- Your assignment -
Which lines in the data below contain the word "Karaliaus"? Pull each of them out.

- Records supplied -
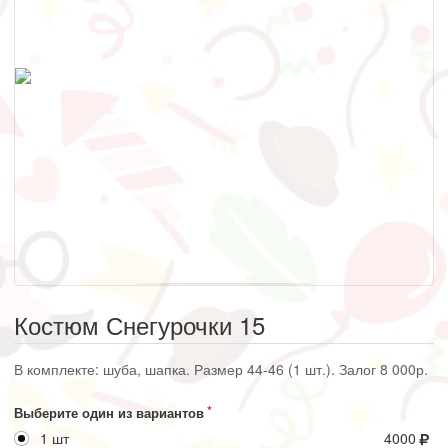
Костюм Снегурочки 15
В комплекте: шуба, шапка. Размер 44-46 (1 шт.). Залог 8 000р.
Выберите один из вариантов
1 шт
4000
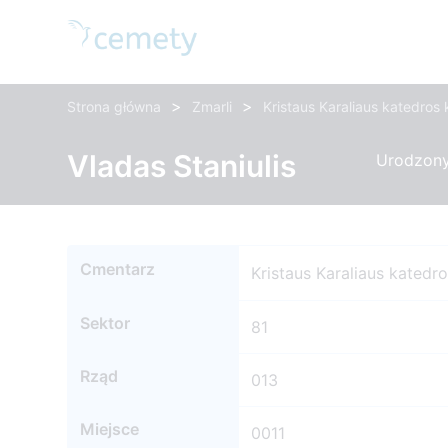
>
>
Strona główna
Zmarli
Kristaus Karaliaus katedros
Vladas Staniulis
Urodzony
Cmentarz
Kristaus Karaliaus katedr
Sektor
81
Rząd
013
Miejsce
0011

- Solution to the exercise -
Kristaus Karaliaus katedros
Kristaus Karaliaus katedr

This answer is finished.